For instance, FHLB members in Vermont voiced a need for long-term financing for small businesses, while New Hampshire members wanted more predevelopment funding, particularly for initiatives like incubators.
Conversations with the home loan bank’s board of directors solidified that notion that the program needed some flexibility in how funds would be used.
“Many of them are bankers, so they were saying, ‘it’s really the banks, the credit unions and the others we support. They’re the boots on the ground. They know what the needs are in the communities they serve,’” Elliott said.
Under the Jobs for New England program, FHLB members can apply for up to a quarter-million dollars in interest-rate subsidies that they can spread out over whatever time period they choose.

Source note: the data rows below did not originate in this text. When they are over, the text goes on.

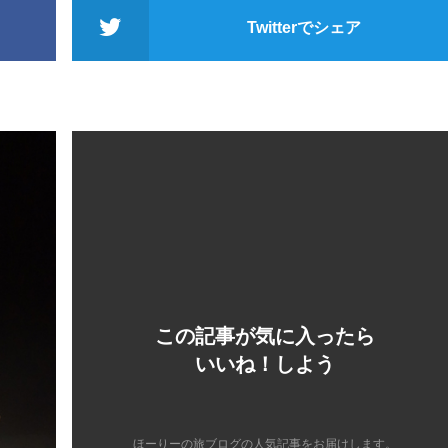
Twitterでシェア
この記事が気に入ったら
いいね！しよう
ほーりーの旅ブログの人気記事をお届けします。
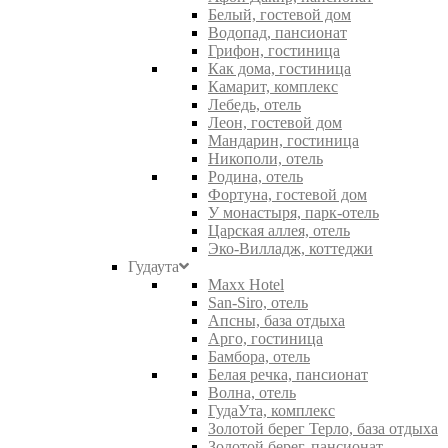
Белый, гостевой дом
Водопад, пансионат
Грифон, гостиница
Как дома, гостиница
Камарит, комплекс
Лебедь, отель
Леон, гостевой дом
Мандарин, гостиница
Никополи, отель
Родина, отель
Фортуна, гостевой дом
У монастыря, парк-отель
Царская аллея, отель
Эко-Вилладж, коттеджи
Гудаута
Maxx Hotel
San-Siro, отель
Апсны, база отдыха
Арго, гостиница
Бамбора, отель
Белая речка, пансионат
Волна, отель
ГудаУта, комплекс
Золотой берег Терло, база отдыха
Золотой берег, пансионат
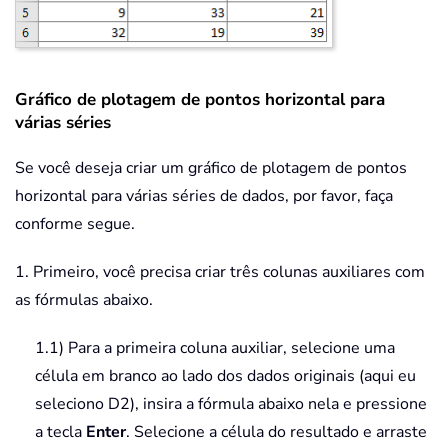
Gráfico de plotagem de pontos horizontal para
várias séries
Se você deseja criar um gráfico de plotagem de pontos
horizontal para várias séries de dados, por favor, faça
conforme segue.
1. Primeiro, você precisa criar três colunas auxiliares com
as fórmulas abaixo.
1.1) Para a primeira coluna auxiliar, selecione uma
célula em branco ao lado dos dados originais (aqui eu
seleciono D2), insira a fórmula abaixo nela e pressione
a tecla
Enter
. Selecione a célula do resultado e arraste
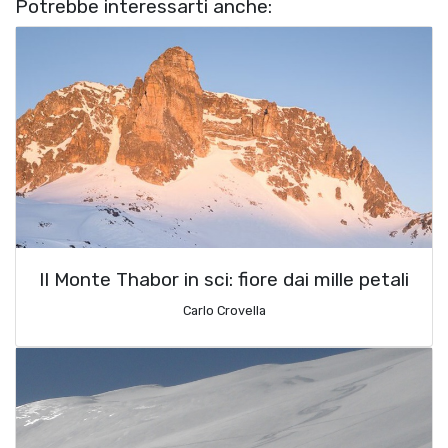
Potrebbe interessarti anche:
Il Monte Thabor in sci: fiore dai mille petali
Carlo Crovella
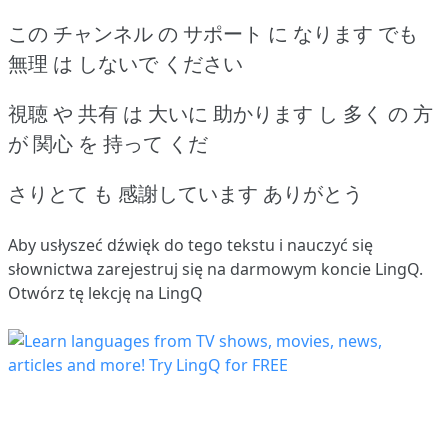
この チャンネル の サポート に なります でも
無理 は しないで ください
視聴 や 共有 は 大いに 助かります し 多く の 方
が 関心 を 持って くだ
さりとて も 感謝しています ありがとう
Aby usłyszeć dźwięk do tego tekstu i nauczyć się
słownictwa
zarejestruj się
na darmowym koncie LingQ.
Otwórz tę lekcję na LingQ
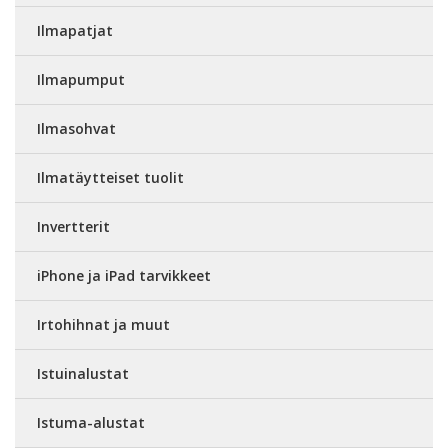
Ilmapatjat
Ilmapumput
Ilmasohvat
Ilmatäytteiset tuolit
Invertterit
iPhone ja iPad tarvikkeet
Irtohihnat ja muut
Istuinalustat
Istuma-alustat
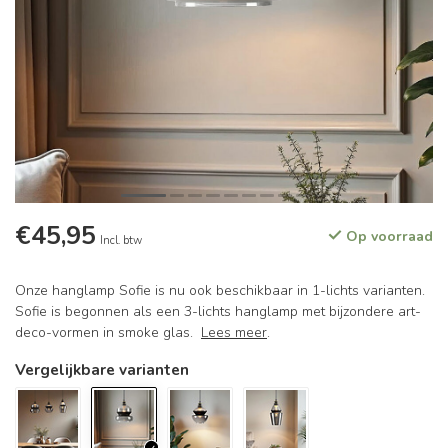
€45,95
Op voorraad
Incl. btw
Onze hanglamp Sofie is nu ook beschikbaar in 1-lichts varianten.
Sofie is begonnen als een 3-lichts hanglamp met bijzondere art-
deco-vormen in smoke glas.
Lees meer
.
Vergelijkbare varianten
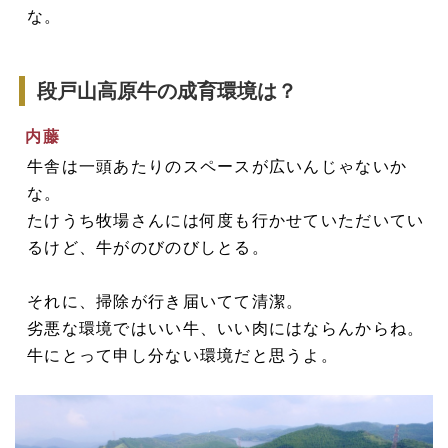
な。
段戸山高原牛の成育環境は？
内藤
牛舎は一頭あたりのスペースが広いんじゃないか
な。
たけうち牧場さんには何度も行かせていただいてい
るけど、牛がのびのびしとる。
それに、掃除が行き届いてて清潔。
劣悪な環境ではいい牛、いい肉にはならんからね。
牛にとって申し分ない環境だと思うよ。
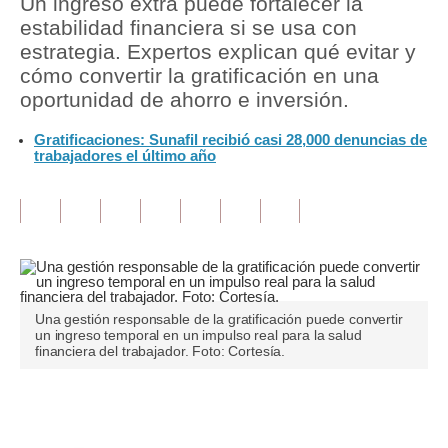
Un ingreso extra puede fortalecer la
estabilidad financiera si se usa con
Tu Dinero
estrategia. Expertos explican qué evitar y
cómo convertir la gratificación en una
Finanzas Personales
oportunidad de ahorro e inversión.
Inmobiliarias
Gratificaciones: Sunafil recibió casi 28,000 denuncias de
trabajadores el último año
Plus G
Opinión
Editorial
Pregunta de hoy
Blogs
Una gestión responsable de la gratificación puede convertir
un ingreso temporal en un impulso real para la salud
financiera del trabajador. Foto: Cortesía.
Tendencias
Lujo
Únete a nuestro canal
Viajes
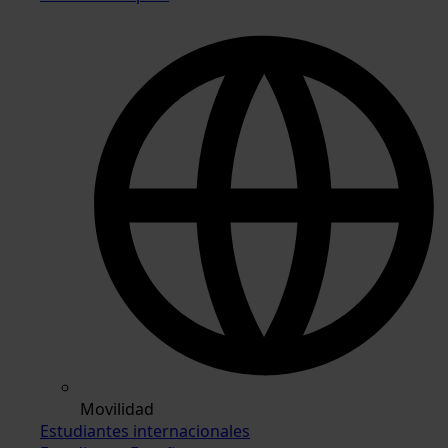
Movilidad
Estudiantes internacionales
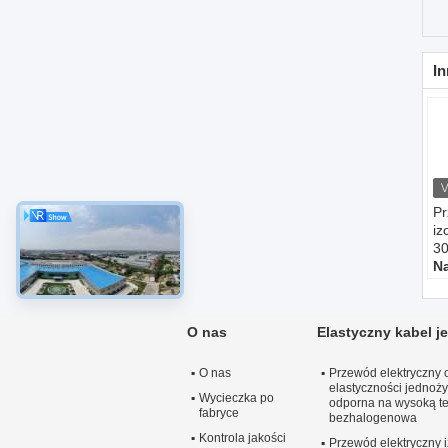
In
Pr
iz
3
N
U
Na
z
O nas
Elastyczny kabel 
V.
T
O nas
Przewód elektryczny 
Nu
elastyczności jednoż
1c
Wycieczka po
odporna na wysoką t
fabryce
bezhalogenowa
Kontrola jakości
Przewód elektryczny 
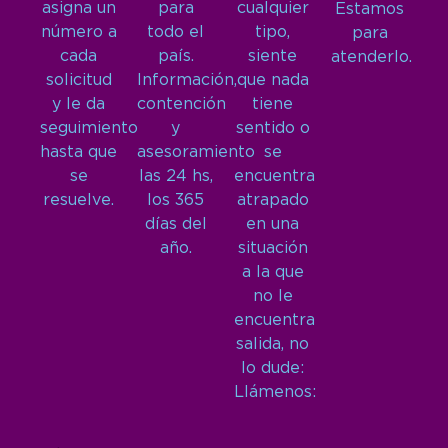
asigna un
para
cualquier
Estamos
número a
todo el
tipo,
para
cada
país.
siente
atenderlo.
solicitud
Información,
que nada
y le da
contención
tiene
seguimiento
y
sentido o
hasta que
asesoramiento
se
se
las 24 hs,
encuentra
resuelve.
los 365
atrapado
días del
en una
año.
situación
a la que
no le
encuentra
salida, no
lo dude:
Llámenos:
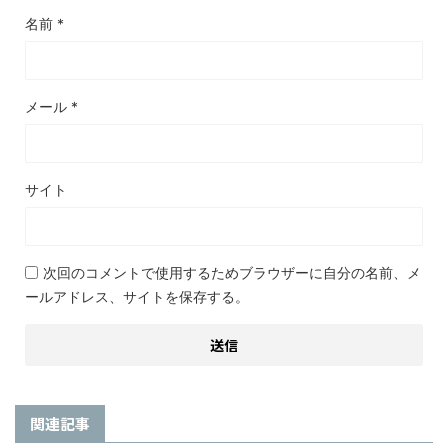
名前
*
メール
*
サイト
次回のコメントで使用するためブラウザーに自分の名前、メ
ールアドレス、サイトを保存する。
関連記事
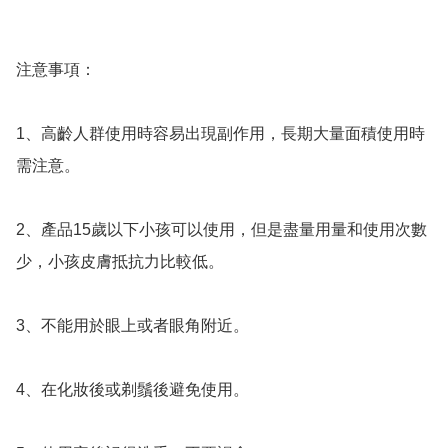
注意事項：

1、高齡人群使用時容易出現副作用，長期大量面積使用時
需注意。

2、產品15歲以下小孩可以使用，但是盡量用量和使用次數
少，小孩皮膚抵抗力比較低。

3、不能用於眼上或者眼角附近。

4、在化妝後或剃鬚後避免使用。
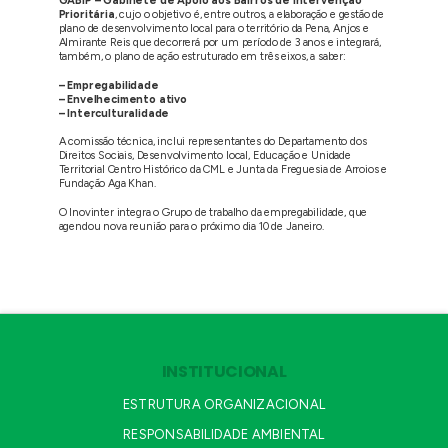
GABIP – Gabinete de Apoio aos Bairros de Intervenção
Prioritária
, cujo o objetivo é, entre outros, a elaboração e gestão de
plano de desenvolvimento local para o território da Pena, Anjos e
Almirante Reis que decorrerá por um período de 3 anos e integrará,
também, o plano de ação estruturado em três eixos, a saber:
– Empregabilidade
– Envelhecimento ativo
– Interculturalidade
A comissão técnica, inclui representantes do Departamento dos
Direitos Sociais, Desenvolvimento local, Educação e Unidade
Territorial Centro Histórico da CML e Junta da Freguesia de Arroios e
Fundação Aga Khan.
O Inovinter integra o Grupo de trabalho da empregabilidade, que
agendou nova reunião para o próximo dia 10 de Janeiro.
INSTITUCIONAL
ESTRUTURA ORGANIZACIONAL
RESPONSABILIDADE AMBIENTAL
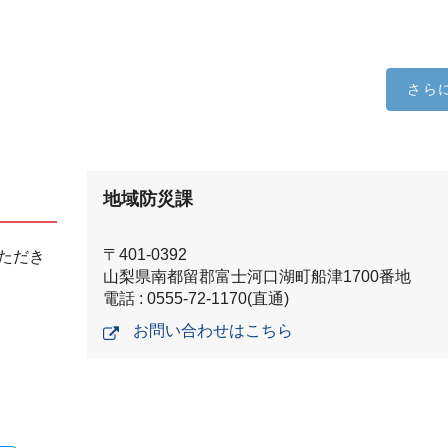
さら
地域防災課
〒401-0392
ただき
山梨県南都留郡富士河口湖町船津1700番地
電話 : 0555-72-1170(直通)
お問い合わせはこちら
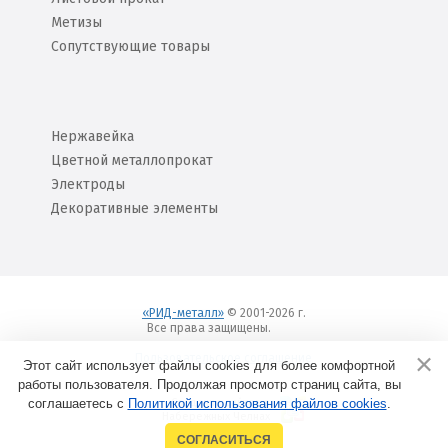
Метизы
Сопутствующие товары
Нержавейка
Цветной металлопрокат
Электроды
Декоративные элементы
«РИД-металл»
© 2001-2026 г.
Все права защищены.
Вход
Пользовательское соглашение
Этот сайт использует файлы cookies для более комфортной
работы пользователя. Продолжая просмотр страниц сайта, вы
соглашаетесь с
Политикой использования файлов cookies
Создание сайтов в
.
Набережных Челнах
СОГЛАСИТЬСЯ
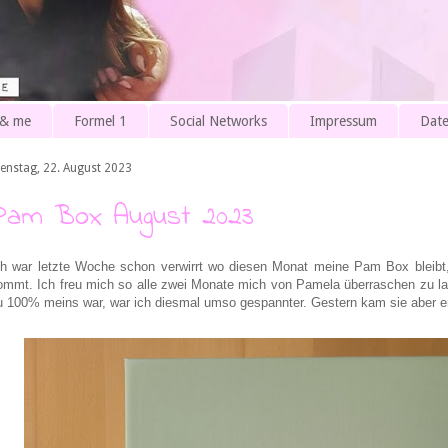
 & me
Formel 1
Social Networks
Impressum
Date
ienstag, 22. August 2023
Pam Box August 2023
ch war letzte Woche schon verwirrt wo diesen Monat meine Pam Box bleibt
ommt. Ich freu mich so alle zwei Monate mich von Pamela überraschen zu 
u 100% meins war, war ich diesmal umso gespannter. Gestern kam sie aber en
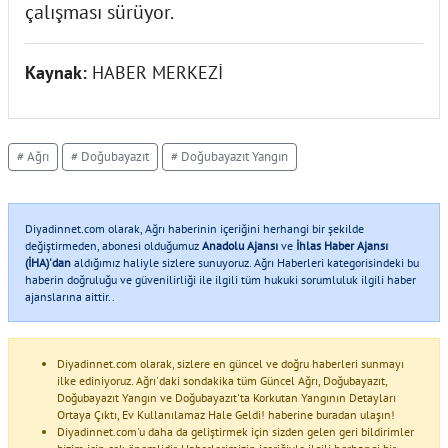
çalışması sürüyor.
Kaynak:
HABER MERKEZİ
# Ağrı
# Doğubayazıt
# Doğubayazıt Yangın
Diyadinnet.com olarak, Ağrı haberinin içeriğini herhangi bir şekilde
değiştirmeden, abonesi olduğumuz
Anadolu Ajansı
ve
İhlas Haber Ajansı
(İHA)'dan
aldığımız haliyle sizlere sunuyoruz. Ağrı Haberleri kategorisindeki bu
haberin doğruluğu ve güvenilirliği ile ilgili tüm hukuki sorumluluk ilgili haber
ajanslarına aittir..
Diyadinnet.com olarak, sizlere en güncel ve doğru haberleri sunmayı
ilke ediniyoruz. Ağrı'daki sondakika tüm Güncel Ağrı, Doğubayazıt,
Doğubayazıt Yangın ve Doğubayazıt'ta Korkutan Yangının Detayları
Ortaya Çıktı, Ev Kullanılamaz Hale Geldi! haberine buradan ulaşın!
Diyadinnet.com'u daha da geliştirmek için sizden gelen geri bildirimler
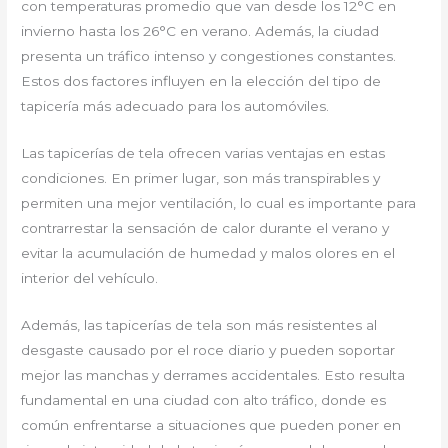
con temperaturas promedio que van desde los 12°C en
invierno hasta los 26°C en verano. Además, la ciudad
presenta un tráfico intenso y congestiones constantes.
Estos dos factores influyen en la elección del tipo de
tapicería más adecuado para los automóviles.
Las tapicerías de tela ofrecen varias ventajas en estas
condiciones. En primer lugar, son más transpirables y
permiten una mejor ventilación, lo cual es importante para
contrarrestar la sensación de calor durante el verano y
evitar la acumulación de humedad y malos olores en el
interior del vehículo.
Además, las tapicerías de tela son más resistentes al
desgaste causado por el roce diario y pueden soportar
mejor las manchas y derrames accidentales. Esto resulta
fundamental en una ciudad con alto tráfico, donde es
común enfrentarse a situaciones que pueden poner en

In the current interest rate environment, spreading the subsidy over a five-year period would yield about $3 million in loans, while spreading it over a two-year period would yield around $11.5 million in loans, Elliott said.
The funds could ultimately finance the expansion of a bakery in Vermont, or could help an artist start a gallery in Portland, Maine.
“Our member financial institutions are the ones that know what the needs are in their communities; they also know the players and can figure out directly how best to use the funding,” Elliott said.
Cornelius K. Hurley, director of the Boston University Center for Finance, Law & Policy and a director on the Boston FHLB’s board, echoed that sentiment.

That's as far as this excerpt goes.